Oct 17, 2005 22:50
Me, Casey, Diane (her mom), and My mom all went to see the movie In Her Shoes tonight. Really cute, I definitely think people should go see it. It's a chick flick, but it will hit the spot in at least one way. I didn't cry though, even though the three of them did. Simply because I wasn't sure if I was crying about the movie or something the movie made me think of and wish I had. It was really sweet, and I do recommend it for a night with the girls, or a feel-good, romantic date movie, but unless I have my girls, I doubt I'll be going to any movies of the sort for a date any time soon.
But overall, the break was good, and much needed. I feel some better, definitely not like 2-3 weeks ago, but some better. I know that I have a wonderful family and great friends. I'm leaving with almost $300, getting another $20 tomorrow from Lauren for gas, and I gave my dad $120. Granted, my uncle gave me $50, but really, I worked four shifts in three days - you can't beat that. If only I could find that type of money in Greenville I'd be dandy.

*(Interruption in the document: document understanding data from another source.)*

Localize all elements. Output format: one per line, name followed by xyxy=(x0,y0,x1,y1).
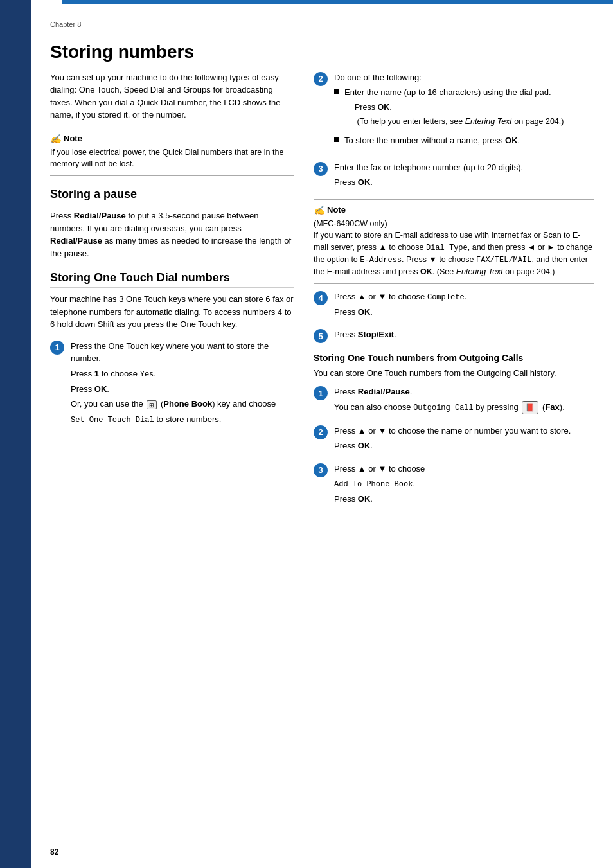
storing-pause-title: Storing a pause xyxy=(50,188,294,204)
oc-step3-line2: Add To Phone Book. xyxy=(334,477,594,490)
step3-line2: Press OK. xyxy=(334,176,594,189)
oc-step-2-content: Press ▲ or ▼ to choose the name or numbe… xyxy=(334,425,594,455)
oc-step-3-block: 3 Press ▲ or ▼ to choose Add To Phone Bo… xyxy=(314,463,594,508)
note-icon-2: ✍ xyxy=(314,205,324,215)
step-2-circle: 2 xyxy=(314,72,328,86)
step-5-circle: 5 xyxy=(314,329,328,343)
note-label-1: Note xyxy=(64,134,82,143)
step1-line5: Set One Touch Dial to store numbers. xyxy=(71,413,294,426)
step5-line1: Press Stop/Exit. xyxy=(334,328,594,341)
step1-line4: Or, you can use the ⊞ (Phone Book) key a… xyxy=(71,398,294,411)
note-box-1: ✍ Note If you lose electrical power, the… xyxy=(50,128,294,177)
step-1-block: 1 Press the One Touch key where you want… xyxy=(50,340,294,429)
oc-step-2-block: 2 Press ▲ or ▼ to choose the name or num… xyxy=(314,425,594,455)
outgoing-calls-title: Storing One Touch numbers from Outgoing … xyxy=(314,353,594,363)
bullet1-sub1: Press OK. xyxy=(355,102,564,114)
bullet1-sub2: (To help you enter letters, see Entering… xyxy=(355,116,564,128)
step-3-content: Enter the fax or telephone number (up to… xyxy=(334,161,594,191)
step2-intro: Do one of the following: xyxy=(334,71,594,84)
storing-one-touch-body: Your machine has 3 One Touch keys where … xyxy=(50,293,294,331)
oc-step1-line2: You can also choose Outgoing Call by pre… xyxy=(334,401,594,414)
step-4-circle: 4 xyxy=(314,291,328,305)
note-icon-1: ✍ xyxy=(50,134,61,144)
oc-step3-line1: Press ▲ or ▼ to choose xyxy=(334,463,594,475)
note-box-2: ✍ Note (MFC-6490CW only) If you want to … xyxy=(314,199,594,284)
step-2-content: Do one of the following: Enter the name … xyxy=(334,71,594,154)
oc-step-1-circle: 1 xyxy=(314,386,328,400)
step-1-content: Press the One Touch key where you want t… xyxy=(71,340,294,429)
bullet-square-2 xyxy=(334,137,339,142)
oc-step1-line1: Press Redial/Pause. xyxy=(334,385,594,398)
note2-line2: If you want to store an E-mail address t… xyxy=(314,229,594,278)
bullet1-text: Enter the name (up to 16 characters) usi… xyxy=(344,86,564,99)
left-sidebar xyxy=(0,0,31,868)
step-1-circle: 1 xyxy=(50,341,64,355)
step4-line2: Press OK. xyxy=(334,306,594,319)
storing-one-touch-title: Storing One Touch Dial numbers xyxy=(50,271,294,288)
chapter-label: Chapter 8 xyxy=(50,19,594,30)
page-container: Chapter 8 Storing numbers You can set up… xyxy=(0,0,613,868)
note-label-2: Note xyxy=(327,205,346,215)
step-5-content: Press Stop/Exit. xyxy=(334,328,594,344)
bullet2-text: To store the number without a name, pres… xyxy=(344,134,520,147)
step3-line1: Enter the fax or telephone number (up to… xyxy=(334,161,594,174)
oc-step3-line3: Press OK. xyxy=(334,493,594,506)
outgoing-calls-intro: You can store One Touch numbers from the… xyxy=(314,367,594,380)
note2-line1: (MFC-6490CW only) xyxy=(314,218,594,230)
two-col-layout: You can set up your machine to do the fo… xyxy=(50,71,594,516)
content-area: Chapter 8 Storing numbers You can set up… xyxy=(31,0,613,868)
note-header-1: ✍ Note xyxy=(50,134,294,144)
bullet-2: To store the number without a name, pres… xyxy=(334,134,594,150)
step-5-block: 5 Press Stop/Exit. xyxy=(314,328,594,344)
oc-step-2-circle: 2 xyxy=(314,425,328,439)
storing-pause-body: Press Redial/Pause to put a 3.5-second p… xyxy=(50,209,294,260)
intro-text: You can set up your machine to do the fo… xyxy=(50,71,294,121)
bullet-1: Enter the name (up to 16 characters) usi… xyxy=(334,86,594,130)
phonebook-icon: ⊞ xyxy=(147,400,157,409)
note-header-2: ✍ Note xyxy=(314,205,594,215)
oc-step-1-content: Press Redial/Pause. You can also choose … xyxy=(334,385,594,416)
oc-step-1-block: 1 Press Redial/Pause. You can also choos… xyxy=(314,385,594,416)
step1-line3: Press OK. xyxy=(71,383,294,396)
step-4-content: Press ▲ or ▼ to choose Complete. Press O… xyxy=(334,290,594,321)
right-column: 2 Do one of the following: Enter the nam… xyxy=(314,71,594,516)
bullet-1-content: Enter the name (up to 16 characters) usi… xyxy=(344,86,564,130)
step-2-block: 2 Do one of the following: Enter the nam… xyxy=(314,71,594,154)
fax-key-icon: 📕 xyxy=(522,401,538,414)
page-number: 82 xyxy=(50,847,58,856)
bullet-square-1 xyxy=(334,89,339,94)
bullet-2-content: To store the number without a name, pres… xyxy=(344,134,520,150)
left-column: You can set up your machine to do the fo… xyxy=(50,71,294,516)
step4-line1: Press ▲ or ▼ to choose Complete. xyxy=(334,290,594,303)
step-4-block: 4 Press ▲ or ▼ to choose Complete. Press… xyxy=(314,290,594,321)
step-3-block: 3 Enter the fax or telephone number (up … xyxy=(314,161,594,191)
oc-step2-line1: Press ▲ or ▼ to choose the name or numbe… xyxy=(334,425,594,438)
oc-step-3-circle: 3 xyxy=(314,463,328,477)
step-3-circle: 3 xyxy=(314,162,328,176)
step1-line2: Press 1 to choose Yes. xyxy=(71,368,294,380)
step1-line1: Press the One Touch key where you want t… xyxy=(71,340,294,365)
note-body-1: If you lose electrical power, the Quick … xyxy=(50,146,294,171)
oc-step-3-content: Press ▲ or ▼ to choose Add To Phone Book… xyxy=(334,463,594,508)
oc-step2-line2: Press OK. xyxy=(334,439,594,452)
top-bar xyxy=(62,0,613,4)
page-title: Storing numbers xyxy=(50,42,594,62)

Headed back to Greenville in the morning at about 8am, stopping in Raleigh to get Eddie from RDU. I know things won't be back to normal, but I really don't know what to expect now. I'm nervous & a bit scared I guess. I have to admit though, I'm even more self-conscious about the way I look now, I feel like if I was more attractive with a better body, this wouldn't have happened to me. It's only been a week since everything, but it still feels like someone is standing on my chest. Only this person isn't as fat, but still, it makes me wonder why you get the actual *heartache* feeling because it's not just an emotional thing, I'm willing to argue that it's also physical. Hello, medical explanation pleasethanks. Maybe one day I'll solve it myself, but without the trial and error :)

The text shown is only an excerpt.